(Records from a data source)

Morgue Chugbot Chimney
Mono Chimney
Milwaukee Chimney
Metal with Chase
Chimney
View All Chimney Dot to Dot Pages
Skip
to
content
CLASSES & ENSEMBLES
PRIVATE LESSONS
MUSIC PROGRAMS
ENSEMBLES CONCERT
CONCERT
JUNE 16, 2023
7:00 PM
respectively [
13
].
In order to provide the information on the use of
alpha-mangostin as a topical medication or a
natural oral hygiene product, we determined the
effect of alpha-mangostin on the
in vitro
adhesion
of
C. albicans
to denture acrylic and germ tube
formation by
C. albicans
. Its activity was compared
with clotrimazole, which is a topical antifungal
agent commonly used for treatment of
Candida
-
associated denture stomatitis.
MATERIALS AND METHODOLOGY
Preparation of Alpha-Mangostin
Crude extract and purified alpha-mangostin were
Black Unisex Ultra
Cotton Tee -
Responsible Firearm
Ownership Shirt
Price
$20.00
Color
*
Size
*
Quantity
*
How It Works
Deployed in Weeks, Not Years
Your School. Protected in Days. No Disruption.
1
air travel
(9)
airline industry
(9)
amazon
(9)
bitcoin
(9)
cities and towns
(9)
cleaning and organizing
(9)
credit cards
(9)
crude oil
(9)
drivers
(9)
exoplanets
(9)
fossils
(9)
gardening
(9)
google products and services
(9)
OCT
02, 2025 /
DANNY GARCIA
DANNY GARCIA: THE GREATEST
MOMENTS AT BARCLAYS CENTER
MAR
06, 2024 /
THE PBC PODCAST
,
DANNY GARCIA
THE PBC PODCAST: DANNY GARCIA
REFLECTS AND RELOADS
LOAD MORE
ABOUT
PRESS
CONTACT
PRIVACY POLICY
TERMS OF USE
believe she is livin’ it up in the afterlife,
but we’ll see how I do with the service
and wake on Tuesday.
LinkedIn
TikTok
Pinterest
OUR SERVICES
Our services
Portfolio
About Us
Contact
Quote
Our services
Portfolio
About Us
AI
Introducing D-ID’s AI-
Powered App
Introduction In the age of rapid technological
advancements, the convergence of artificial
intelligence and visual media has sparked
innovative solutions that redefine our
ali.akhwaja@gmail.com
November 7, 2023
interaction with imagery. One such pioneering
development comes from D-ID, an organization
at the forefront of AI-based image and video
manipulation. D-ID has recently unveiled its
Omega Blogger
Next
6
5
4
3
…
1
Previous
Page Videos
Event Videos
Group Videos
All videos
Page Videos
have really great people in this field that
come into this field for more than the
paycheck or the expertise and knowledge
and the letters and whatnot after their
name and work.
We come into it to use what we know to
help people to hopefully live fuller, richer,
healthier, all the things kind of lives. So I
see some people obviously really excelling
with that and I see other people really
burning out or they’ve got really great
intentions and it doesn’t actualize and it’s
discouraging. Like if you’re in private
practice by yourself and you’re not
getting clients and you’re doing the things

= Work instructions =
Nothing but an exact copy of the records belongs in the answer.

= Response =
Morgue Chugbot Chimney
Mono Chimney
Milwaukee Chimney
Metal with Chase
Chimney
View All Chimney Dot to Dot Pages
Skip
to
content
CLASSES & ENSEMBLES
PRIVATE LESSONS
MUSIC PROGRAMS
ENSEMBLES CONCERT
CONCERT
JUNE 16, 2023
7:00 PM
respectively [
13
].
In order to provide the information on the use of
alpha-mangostin as a topical medication or a
natural oral hygiene product, we determined the
effect of alpha-mangostin on the
in vitro
adhesion
of
C. albicans
to denture acrylic and germ tube
formation by
C. albicans
. Its activity was compared
with clotrimazole, which is a topical antifungal
agent commonly used for treatment of
Candida
-
associated denture stomatitis.
MATERIALS AND METHODOLOGY
Preparation of Alpha-Mangostin
Crude extract and purified alpha-mangostin were
Black Unisex Ultra
Cotton Tee -
Responsible Firearm
Ownership Shirt
Price
$20.00
Color
*
Size
*
Quantity
*
How It Works
Deployed in Weeks, Not Years
Your School. Protected in Days. No Disruption.
1
air travel
(9)
airline industry
(9)
amazon
(9)
bitcoin
(9)
cities and towns
(9)
cleaning and organizing
(9)
credit cards
(9)
crude oil
(9)
drivers
(9)
exoplanets
(9)
fossils
(9)
gardening
(9)
google products and services
(9)
OCT
02, 2025 /
DANNY GARCIA
DANNY GARCIA: THE GREATEST
MOMENTS AT BARCLAYS CENTER
MAR
06, 2024 /
THE PBC PODCAST
,
DANNY GARCIA
THE PBC PODCAST: DANNY GARCIA
REFLECTS AND RELOADS
LOAD MORE
ABOUT
PRESS
CONTACT
PRIVACY POLICY
TERMS OF USE
believe she is livin’ it up in the afterlife,
but we’ll see how I do with the service
and wake on Tuesday.
LinkedIn
TikTok
Pinterest
OUR SERVICES
Our services
Portfolio
About Us
Contact
Quote
Our services
Portfolio
About Us
AI
Introducing D-ID’s AI-
Powered App
Introduction In the age of rapid technological
advancements, the convergence of artificial
intelligence and visual media has sparked
innovative solutions that redefine our
ali.akhwaja@gmail.com
November 7, 2023
interaction with imagery. One such pioneering
development comes from D-ID, an organization
at the forefront of AI-based image and video
manipulation. D-ID has recently unveiled its
Omega Blogger
Next
6
5
4
3
…
1
Previous
Page Videos
Event Videos
Group Videos
All videos
Page Videos
have really great people in this field that
come into this field for more than the
paycheck or the expertise and knowledge
and the letters and whatnot after their
name and work.
We come into it to use what we know to
help people to hopefully live fuller, richer,
healthier, all the things kind of lives. So I
see some people obviously really excelling
with that and I see other people really
burning out or they’ve got really great
intentions and it doesn’t actualize and it’s
discouraging. Like if you’re in private
practice by yourself and you’re not
getting clients and you’re doing the things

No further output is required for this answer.